There are signs that in some cases it is used as a stalking horse tactic to grow cannabis for profit. The cannabis market covered by the CSCs is of course a business area offering promising economic opportunities. Parallel with this ‘institutionalisation’ the judicial framework also evolved, resulting in the conclusion that possession of cannabis, including large quantities, is not a criminal offence if there is no clear intention of trafficking (Rosmarin and Eastwood 2012).

This trend towards commercialisation of CSC contributed to increasing control efforts of municipalities. It is their responsibility to regulate the commercial activities within their local authority boundary. Municipalities as San Sebastian in Basque country and Girona in Catalonia have developed clear rules in a legal framework defining, among others, the minimum age of members (18 years), the minimum distance between CSCs and between CSCs and schools and health services and a ban on any kind of publicity and promotion activities (Appendix 6).

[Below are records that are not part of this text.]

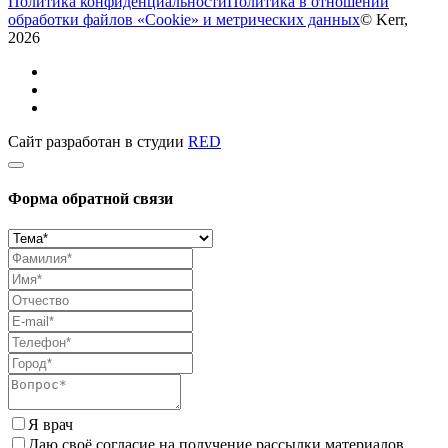
Политика конфиденциальности
Политика в отношении
обработки файлов «Cookie» и метрических данных
© Kerr,
2026
Сайт разработан в студии
RED
Форма обратной связи
Я врач
Даю своё согласие на получение рассылки материалов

Context: additional arguments / more good reasons

The intention to get around the restrictive provisions of the 1992 Public Security Law regarding use and possession in public places seemed to have been the catalyst of the cannabis social clubs. But there were two more arguments for developing social clubs which are worth mentioning. One is the quality aspect, as briefly mentioned earlier. This might have been an additional motive for choosing this cooperative way of producing cannabis. Members of a CSC have more direct control of the quality of the cannabis they are using: they are able ‘to control the origin, quality and composition of what they are consuming’.

And finally there is the argument of decriminalising cannabis supply. By cooperative home growing the production and distribution of cannabis is effectively decriminalised. Some authors refer here to a separation of the markets, separating the cooperative supply from the illegal market. This differs from the separation of the market intended by the Dutch coffee shop policy. While the intentions of the latter were to separate the soft drugs (cannabis) market from the hard drugs market, the social club model allows for a separation of cooperative production and distribution from the criminal market.